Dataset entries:

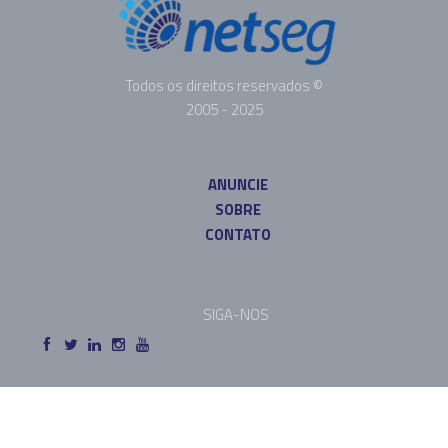
Todos os direitos reservados ©
2005 - 2025
ANUNCIE
SOBRE
CONTATO
SIGA-NOS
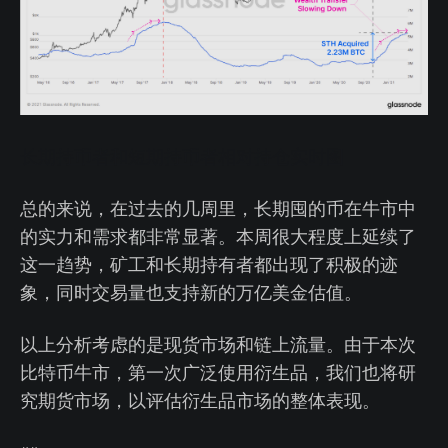
长期持币者和短期持币者相对持仓实时图
总的来说，在过去的几周里，长期囤的币在牛市中
的实力和需求都非常显著。本周很大程度上延续了
这一趋势，矿工和长期持有者都出现了积极的迹
象，同时交易量也支持新的万亿美金估值。
以上分析考虑的是现货市场和链上流量。由于本次
比特币牛市，第一次广泛使用衍生品，我们也将研
究期货市场，以评估衍生品市场的整体表现。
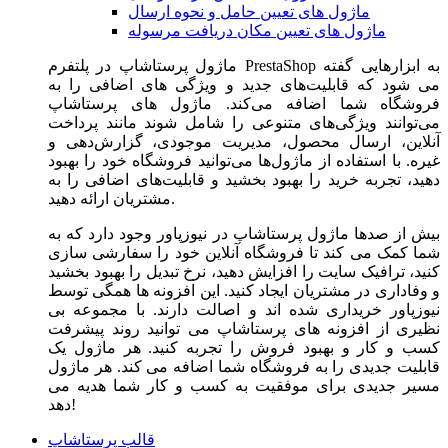
ماژول های تعیین حامل و نحوه ارسال
ماژول های تعیین مکان دریافت مرسوله
ماژول‌ پرستاشاپ در پلتفرم PrestaShop به ابزارهایی گفته
می شود که قابلیت‌های جدید و ویژگی های اضافی را به
فروشگاه شما اضافه می‌کند. ماژول های پرستاشاپ
می‌توانند ویژگی‌های متنوعی را شامل شوند مانند پرداخت
آنلاین، ارسال محصول، مدیریت موجودی، گزارش‌دهی و
غیره. با استفاده از ماژول‌ها می‌توانید فروشگاه خود را بهبود
دهید، تجربه خرید را بهبود بخشید و قابلیت‌های اضافی را به
مشتریان ارائه دهید.
بیش از صدها ماژول پرستاشاپ در نیوزپاور وجود دارد که به
شما کمک می کند تا فروشگاه آنلاین خود را سفارشی سازی
کنید، ترافیک سایت را افزایش دهید، نرخ تبدیل را بهبود بخشید
و وفاداری در مشتریان ایجاد کنید. این افزونه ها همگی توسط
نیوزپاور خریداری شده اند و اصالت دارند. با مجموعه بی
نظیری از افزونه های پرستاشاپ می توانید روند پیشرفت
کسب و کار و بهبود فروش را تجربه کنید. هر ماژول یک
قابلیت جدیدی را به فروشگاه شما اضافه می کند. هر ماژول
مسیر جدیدی برای موفقیت به کسب و کار شما هدیه می
دهد!
قالب پرستاشاپ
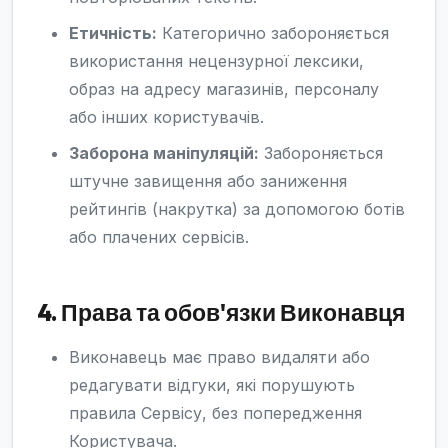
Етичність:
Категорично забороняється
використання нецензурної лексики,
образ на адресу магазинів, персоналу
або інших користувачів.
Заборона маніпуляцій:
Забороняється
штучне завищення або заниження
рейтингів (накрутка) за допомогою ботів
або плачених сервісів.
4. Права та обов'язки Виконавця
Виконавець має право видаляти або
редагувати відгуки, які порушують
правила Сервісу, без попередження
Користувача.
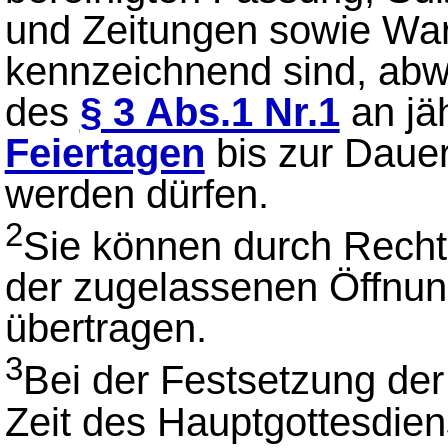
und Zeitungen sowie Ware
kennzeichnend sind, abw
des
§ 3 Abs.1 Nr.1
an jä
Feiertagen
bis zur Dauer
werden dürfen.
2
Sie können durch Recht
der zugelassenen Öffnung
übertragen.
3
Bei der Festsetzung der 
Zeit des Hauptgottesdie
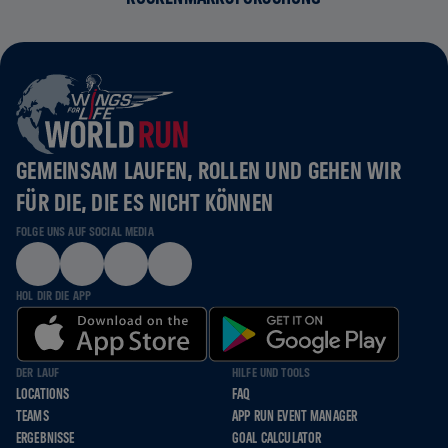
GEMEINSAM LAUFEN, ROLLEN UND GEHEN WIR
FÜR DIE, DIE ES NICHT KÖNNEN
FOLGE UNS AUF SOCIAL MEDIA
HOL DIR DIE APP
DER LAUF
HILFE UND TOOLS
LOCATIONS
FAQ
TEAMS
APP RUN EVENT MANAGER
ERGEBNISSE
GOAL CALCULATOR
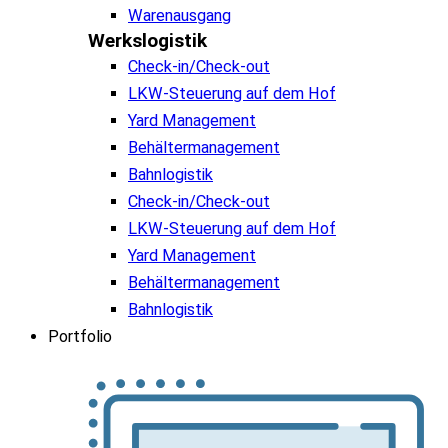
Warenausgang
Werkslogistik
Check-in/Check-out
LKW-Steuerung auf dem Hof
Yard Management
Behältermanagement
Bahnlogistik
Check-in/Check-out
LKW-Steuerung auf dem Hof
Yard Management
Behältermanagement
Bahnlogistik
Portfolio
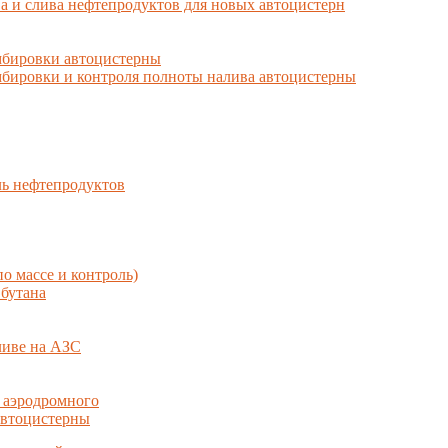
а и слива нефтепродуктов для новых автоцистерн
мбировки автоцистерны
бировки и контроля полноты налива автоцистерны
ль нефтепродуктов
о массе и контроль)
 бутана
ливе на АЗС
 аэродромного
автоцистерны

Work to be completed:
Your copy must hold exactly the lines from the one with "APP RUN EVENT MANAGER" to the end of the records above, both included, and no pictures.

Exercise solution:
APP RUN EVENT MANAGER
ERGEBNISSE
GOAL CALCULATOR
Warenausgang
Werkslogistik
Check-in/Check-out
LKW-Steuerung auf dem Hof
Yard Management
Behältermanagement
Bahnlogistik
Check-in/Check-out
LKW-Steuerung auf dem Hof
Yard Management
Behältermanagement
Bahnlogistik
Portfolio
а и слива нефтепродуктов для новых автоцистерн
мбировки автоцистерны
бировки и контроля полноты налива автоцистерны
ль нефтепродуктов
о массе и контроль)
 бутана
ливе на АЗС
 аэродромного
автоцистерны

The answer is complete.